[Excerpted records]

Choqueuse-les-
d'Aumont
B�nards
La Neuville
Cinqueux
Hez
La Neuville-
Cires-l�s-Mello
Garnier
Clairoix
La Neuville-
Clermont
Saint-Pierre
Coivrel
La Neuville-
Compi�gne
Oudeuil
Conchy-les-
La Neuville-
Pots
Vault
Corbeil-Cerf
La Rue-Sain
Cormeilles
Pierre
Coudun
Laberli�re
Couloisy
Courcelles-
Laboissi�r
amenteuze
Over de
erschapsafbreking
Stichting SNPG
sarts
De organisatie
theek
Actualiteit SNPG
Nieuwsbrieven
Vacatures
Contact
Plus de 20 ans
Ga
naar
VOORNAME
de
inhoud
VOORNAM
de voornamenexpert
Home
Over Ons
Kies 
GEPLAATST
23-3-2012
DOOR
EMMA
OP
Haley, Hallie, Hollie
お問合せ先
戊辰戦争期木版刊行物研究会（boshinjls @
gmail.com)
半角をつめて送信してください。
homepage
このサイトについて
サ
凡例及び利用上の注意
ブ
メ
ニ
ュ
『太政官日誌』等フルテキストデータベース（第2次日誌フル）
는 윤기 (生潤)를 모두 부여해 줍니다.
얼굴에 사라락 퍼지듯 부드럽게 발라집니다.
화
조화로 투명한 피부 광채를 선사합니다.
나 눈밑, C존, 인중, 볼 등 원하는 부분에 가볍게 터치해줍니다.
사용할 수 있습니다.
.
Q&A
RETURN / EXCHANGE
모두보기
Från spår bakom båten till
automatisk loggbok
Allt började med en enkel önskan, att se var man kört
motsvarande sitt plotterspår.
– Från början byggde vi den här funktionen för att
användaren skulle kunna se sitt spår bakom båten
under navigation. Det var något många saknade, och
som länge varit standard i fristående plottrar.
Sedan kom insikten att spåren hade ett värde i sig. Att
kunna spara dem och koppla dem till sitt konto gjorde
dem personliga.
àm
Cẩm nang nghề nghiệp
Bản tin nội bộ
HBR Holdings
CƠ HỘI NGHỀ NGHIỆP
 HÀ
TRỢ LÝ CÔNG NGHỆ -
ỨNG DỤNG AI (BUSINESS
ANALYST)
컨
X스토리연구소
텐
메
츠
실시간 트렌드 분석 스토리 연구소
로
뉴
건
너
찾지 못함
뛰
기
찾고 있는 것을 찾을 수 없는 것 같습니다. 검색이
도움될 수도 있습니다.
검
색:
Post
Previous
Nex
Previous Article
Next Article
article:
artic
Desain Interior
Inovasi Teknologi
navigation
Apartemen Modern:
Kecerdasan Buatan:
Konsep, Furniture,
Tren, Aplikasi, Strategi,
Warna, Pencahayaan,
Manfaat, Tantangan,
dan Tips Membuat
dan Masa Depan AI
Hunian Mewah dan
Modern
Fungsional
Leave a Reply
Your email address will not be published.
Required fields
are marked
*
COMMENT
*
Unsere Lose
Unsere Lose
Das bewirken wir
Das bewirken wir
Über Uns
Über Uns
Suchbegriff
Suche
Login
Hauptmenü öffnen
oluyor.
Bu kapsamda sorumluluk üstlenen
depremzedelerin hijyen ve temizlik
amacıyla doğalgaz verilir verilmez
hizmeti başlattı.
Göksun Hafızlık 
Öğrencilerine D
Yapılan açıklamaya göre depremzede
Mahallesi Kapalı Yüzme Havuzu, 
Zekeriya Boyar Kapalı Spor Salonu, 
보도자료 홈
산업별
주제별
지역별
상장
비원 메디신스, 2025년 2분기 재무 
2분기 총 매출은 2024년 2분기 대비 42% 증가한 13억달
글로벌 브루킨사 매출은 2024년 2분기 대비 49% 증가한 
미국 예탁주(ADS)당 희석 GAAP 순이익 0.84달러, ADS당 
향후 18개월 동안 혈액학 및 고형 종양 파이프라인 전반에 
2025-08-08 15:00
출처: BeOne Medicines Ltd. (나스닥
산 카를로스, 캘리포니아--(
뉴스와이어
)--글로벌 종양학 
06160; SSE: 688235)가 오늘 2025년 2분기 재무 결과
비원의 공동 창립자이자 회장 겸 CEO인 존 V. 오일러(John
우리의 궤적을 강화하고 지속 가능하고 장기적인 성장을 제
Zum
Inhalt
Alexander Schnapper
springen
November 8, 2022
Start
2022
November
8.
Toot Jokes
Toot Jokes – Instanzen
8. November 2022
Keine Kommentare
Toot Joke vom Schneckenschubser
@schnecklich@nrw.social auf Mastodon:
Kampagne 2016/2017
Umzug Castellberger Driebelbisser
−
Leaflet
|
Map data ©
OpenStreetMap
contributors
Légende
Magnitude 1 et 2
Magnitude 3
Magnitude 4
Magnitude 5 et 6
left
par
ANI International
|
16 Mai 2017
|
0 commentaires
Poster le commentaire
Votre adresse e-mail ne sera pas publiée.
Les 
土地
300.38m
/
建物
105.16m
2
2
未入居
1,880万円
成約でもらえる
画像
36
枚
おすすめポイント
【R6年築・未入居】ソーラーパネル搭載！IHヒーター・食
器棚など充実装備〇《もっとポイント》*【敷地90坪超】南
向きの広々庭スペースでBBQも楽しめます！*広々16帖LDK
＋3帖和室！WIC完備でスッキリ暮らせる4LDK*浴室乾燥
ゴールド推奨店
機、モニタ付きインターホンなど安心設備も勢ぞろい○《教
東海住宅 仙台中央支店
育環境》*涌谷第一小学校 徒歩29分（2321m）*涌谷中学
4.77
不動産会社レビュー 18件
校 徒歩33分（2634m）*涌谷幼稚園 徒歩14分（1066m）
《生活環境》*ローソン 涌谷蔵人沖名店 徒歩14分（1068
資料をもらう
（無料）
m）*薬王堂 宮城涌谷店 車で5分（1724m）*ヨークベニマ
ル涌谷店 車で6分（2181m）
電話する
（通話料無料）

[/Excerpted records]

:: Task goal ::
State the number of lines above that include the word "November", and write nothing besides that number.

:: Response box ::
3